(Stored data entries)
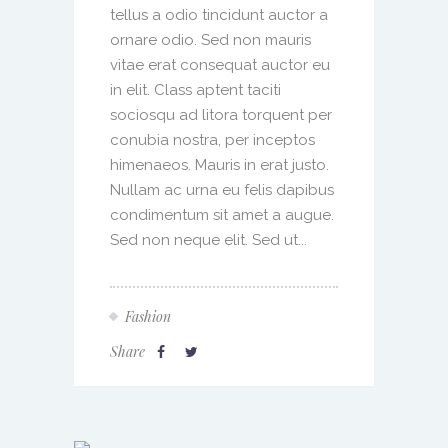
tellus a odio tincidunt auctor a
ornare odio. Sed non mauris
vitae erat consequat auctor eu
in elit. Class aptent taciti
sociosqu ad litora torquent per
conubia nostra, per inceptos
himenaeos. Mauris in erat justo.
Nullam ac urna eu felis dapibus
condimentum sit amet a augue.
Sed non neque elit. Sed ut...
Fashion
Share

### BRIEF:
When you copy the records above, keep every word exact and drop the pictures.

### RESULT:
tellus a odio tincidunt auctor a
ornare odio. Sed non mauris
vitae erat consequat auctor eu
in elit. Class aptent taciti
sociosqu ad litora torquent per
conubia nostra, per inceptos
himenaeos. Mauris in erat justo.
Nullam ac urna eu felis dapibus
condimentum sit amet a augue.
Sed non neque elit. Sed ut...
Fashion
Share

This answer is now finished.